Use the cancel method on the job client to cancel a job.
job = job_client.submit('my-job', MyTask())
# After a short while, the job gets canceled
job_client.cancel(job)
A canceled job can be resumed at any time by retrying it.
If any task in a job fails, the job is automatically canceled to avoid executing irrelevant tasks. Future releases will allow configuring this behavior for each task to meet specific requirements.
Retries
If a task fails due to a bug or lack of resources, there is no need to resubmit the entire job. You can simply retry the job, and it will resume from the point of failure. This ensures that all the work that was already done up until the point of the failure isn’t lost.
Future releases may introduce automatic retries for certain failure conditions, which can be useful for handling temporary issues.
Below is an example of a failing job due to a bug in the task’s implementation. The following workflow processes a list of movie titles and queries the OMDb API for each movie’s release date.
from urllib.parse import urlencode
import httpx
from tilebox.workflows import Task, ExecutionContext
class MoviesStats(Task):
titles: list[str]
def execute(self, context: ExecutionContext) -> None:
for title in self.titles:
context.submit_subtask(PrintMovieStats(title))
class PrintMovieStats(Task):
title: str
def execute(self, context: ExecutionContext) -> None:
params = {"t": self.title, "apikey": "<OMDB API Key>"}
url = "http://www.omdbapi.com/?" + urlencode(params)
with context.tracer.span("fetch-movie-stats") as span:
span.set_attribute("movie.title", self.title)
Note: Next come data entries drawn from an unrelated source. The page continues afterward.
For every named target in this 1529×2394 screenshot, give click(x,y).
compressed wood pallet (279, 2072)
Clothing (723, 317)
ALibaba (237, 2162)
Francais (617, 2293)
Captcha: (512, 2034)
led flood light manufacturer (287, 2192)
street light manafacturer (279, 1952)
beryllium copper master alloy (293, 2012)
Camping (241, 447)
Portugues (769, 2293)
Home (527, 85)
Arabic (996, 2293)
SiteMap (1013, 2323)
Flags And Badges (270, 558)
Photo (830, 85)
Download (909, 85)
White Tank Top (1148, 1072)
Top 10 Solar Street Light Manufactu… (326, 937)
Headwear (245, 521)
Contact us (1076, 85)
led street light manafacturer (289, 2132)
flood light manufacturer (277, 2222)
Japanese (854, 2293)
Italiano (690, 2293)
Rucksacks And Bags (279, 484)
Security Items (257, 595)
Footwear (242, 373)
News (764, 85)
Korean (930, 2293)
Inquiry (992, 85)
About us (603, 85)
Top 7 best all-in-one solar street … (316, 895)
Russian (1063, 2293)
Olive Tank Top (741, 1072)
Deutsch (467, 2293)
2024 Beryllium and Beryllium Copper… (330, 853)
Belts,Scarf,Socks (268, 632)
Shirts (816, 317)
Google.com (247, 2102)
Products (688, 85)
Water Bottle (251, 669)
response = httpx.get(url).json()
# set the display name of the task to the title of the movie:
context.current_task.display = response["Title"]
context.logger.info(
"Movie release date fetched",
title=response["Title"],
released=response["Released"],
)
Submitting the workflow as a job reveals a bug in the PrintMovieStats task.
job = job_client.submit('movies-stats', MoviesStats([
"The Matrix",
"Shrek 2",
"Tilebox - The Movie",
"The Avengers",
]))
job_client.display(job)
One of the PrintMovieStats tasks fails with a KeyError. This error occurs when a movie title is not found by the OMDb API, leading to a response without the Title and Released fields.
Task logs from the runners confirm this:
Movie release date fetched title="The Matrix" released="31 Mar 1999"
Movie release date fetched title="Shrek 2" released="19 May 2004"
ERROR: Task PrintMovieStats failed with exception: KeyError('Title')
The corrected version of PrintMovieStats is as follows:
class PrintMovieStats(Task):
title: str
def execute(self, context: ExecutionContext) -> None:
params = {"t": self.title, "apikey": "<OMDB API Key>"}
url = "http://www.omdbapi.com/?" + urlencode(params)
with context.tracer.span("fetch-movie-stats") as span:
span.set_attribute("movie.title", self.title)
response = httpx.get(url).json()
if "Title" in response and "Released" in response:
context.current_task.display = response["Title"]
context.logger.info(
"Movie release date fetched",
title=response["Title"],
released=response["Released"],
)
else:
context.current_task.display = f"NotFound: {self.title}"
context.logger.info("Movie release date not found", title=self.title)
With this fix, and after redeploying the runners with the updated PrintMovieStats implementation, you can retry the job:
job_client.retry(job)
job_client.display(job)
Now the task logs show:
Movie release date not found title="Tilebox - The Movie"
Movie release date fetched title="The Avengers" released="04 May 2012"
The logs confirm that only two tasks were executed, resuming from the point of failure instead of re-executing all tasks.
The job was retried and succeeded. The two tasks that completed before the failure were not re-executed.